What is the new book about?
Well, the new book [will be] out next year the tentative title is called "Inside your Customers Imagination" and this one, in particular, is about kind of a new concept that is not really new but I haven’t heard much about it. It’s called "customer-ization" and that is not just customization. It is how do you involve the customer so that they help you create, co-create a service or a product or a solution. And so it's literally partnering with customers not just getting their input but getting their participation and looking for ways to do that So, that's the new book; I'm in the middle of all that right now, But it'll come out next year.
Sounds fun, looking forward to it. So let's move to our first question. So please talk about the difference between value-added service and value-unique service.
Well, value-added, most people if you ask, most organization leaders they'll say, "Well we will provide value-added" and that's a good thing because it's a generous approach. But, sure traditionally what that label means is taking what your customer expects and adding more. It's, “you know you're such a great customer, I'll tell you what, we're gonna upgrade you to first-class.” Or “you frequent this hotel so many times, tell you what, we're going to upgrade you to the fancy floor, the concierge level - that's value-added. The challenge with it there's nothing wrong with that, obviously. As I say it's generous the challenge with it is that you can pretty quickly run out of room And the other challenge with it is the fact that oftentimes, not always, but oftentimes customer expectations go up with it. So all of a sudden the customers go "well last time you did this, now what are you gonna do for me now" And so the expectations get higher and higher and higher and higher. Value unique, on the other hand, is doing something unusually different, kind of ingenious or creative and totally unexpected. It's creating a sense of surprise. So it's less about generosity and more about ingenuity. I'll give you an example. My wife bought a new car and traded in her old car got a new car. A week after she had a new car she turned on the radio for the first time and discovered they had programmed in her radio stations from her trade-in. Now, what do you think she talks about - the car or the radio? She talks about the radio and, lord, I think what she paid for that car! But that's the kind of thing that's unique, that's different, it's not just value-added, it's unique, it's unexpected. It creates a story that people just can't wait to share with somebody else. So, value-unique is the kind of experiences that are unexpected, they're simple, most of the time, you need them simple. But they're appropriate, they fit these circumstances. So that's the concept and now, you think about it like if Cracker Jacks did [customer] service, it'd be very unique. You know you got a prize in that box but you just don't know what that prize is gonna be and so I think it's the element of surprise that people will go "wow this is neat." So that's what I love to focus on.

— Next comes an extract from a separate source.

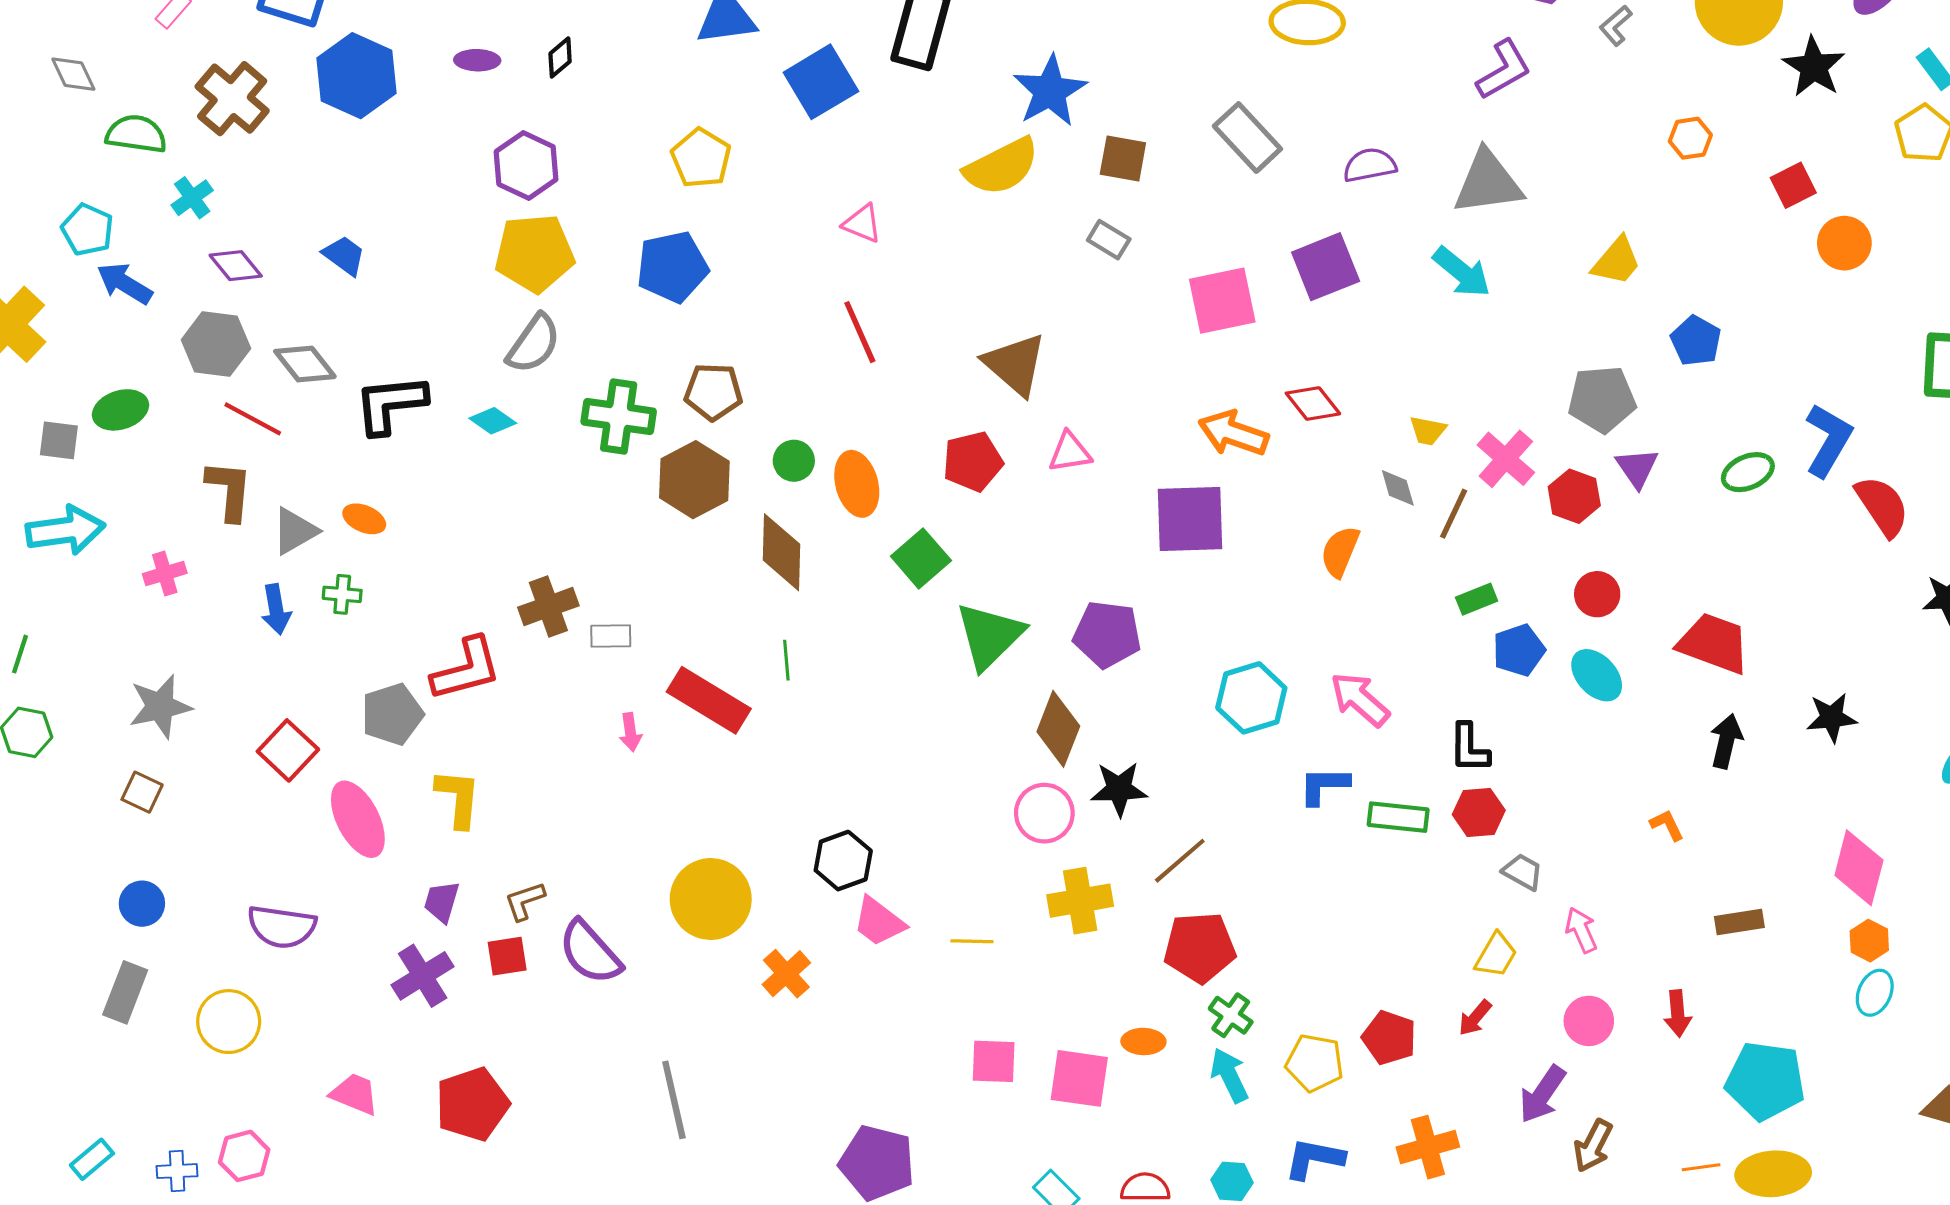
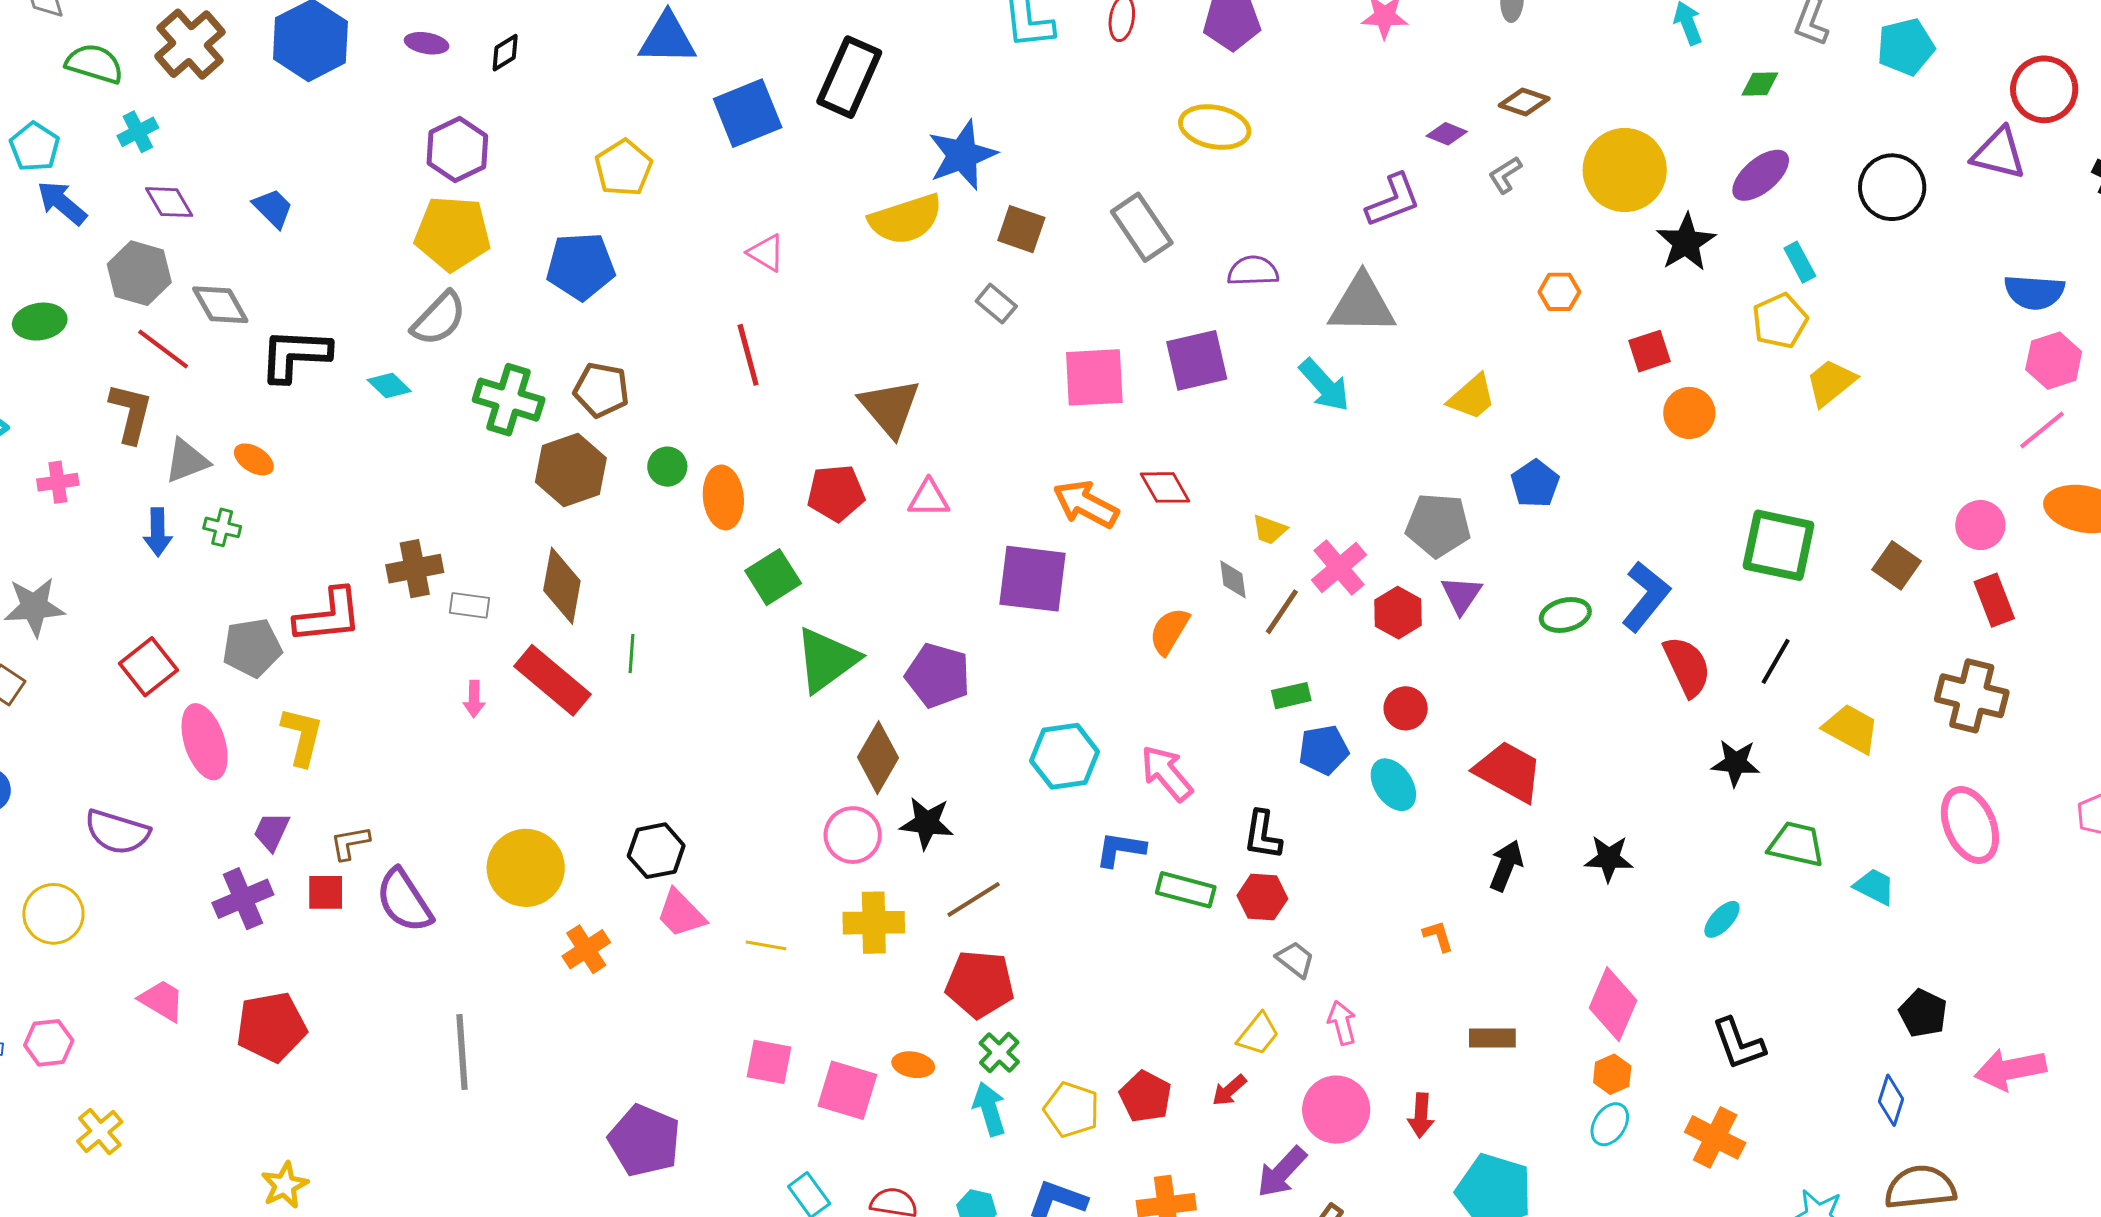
brown diamond: (782, 552) -> (562, 586), moved
pink circle: (1589, 1021) -> (1336, 1110), size x1.4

Okay, a follow-up question on that. So, you did mention how by adding value-added service you're going to run out your options. So how can you make sure that you don't run out of value-unique things?
Well, I think [It’s about] the creativity of the people in the front line. There's obviously a limit to generosity. I don't think there's any limit to ingenuity. You can always come up with another idea. So I don't think we ever run out of ideas. It's always a different way to look at it. And one of the things I do, I like to do, with organizations and working with them is helping them craft lenses, different perspectives that multiply the number of [options] they may have. So, for example, you might say what would be a lens? One lens I call 4D, is a fun one. I'll give you a story behind 4D. 4D is like looking at this experience through all the senses. I know there are five senses, but here's why I call it 4D. Several years ago my wife and I broke the bank and bought a new TV and this is a high-definition, you know big TV that was 3D. And we cornered the market on all the 3D movies, kids movies. And our goal was if we could have a 3D theater and 3D TV and we had tons of 3D kids movies, our grandkids would come to see us more. And I mean we had "Frozen" in 3D, we had "Brave" in 3D, we had "Toy Story" in 3D, we had them all. And so it worked! They come see us, you know, and they would put on those glasses and they'd be in the living room and they'd squeal. And we thought, we got a winner. And then they went to Disney World. And in addition to the images coming out in the theater, the seat shook and the wind blew and they got mist with rain and they walked out of the theater and they said, "Chippy, when are we gonna get a 4D TV?" And in many ways that's sort of like the customer. How do we create a different perspective and how do you think about it? If you look through the lens of all the senses, what might be new and unique and creative applications that would please the customer, that would get them to want to come back or get them - certainly - telling those great stories about you.
Alright, so do you shake their seats now and throw water at them as they watch TV?
No, we just have to find another reason for them to come. We got all the Barbie movies, we got a full collection.
So, talking about creativity and ingenuity. You said there's no limit to that, but how can we inspire that in our employees? How can we encourage them to keep coming up with new ideas?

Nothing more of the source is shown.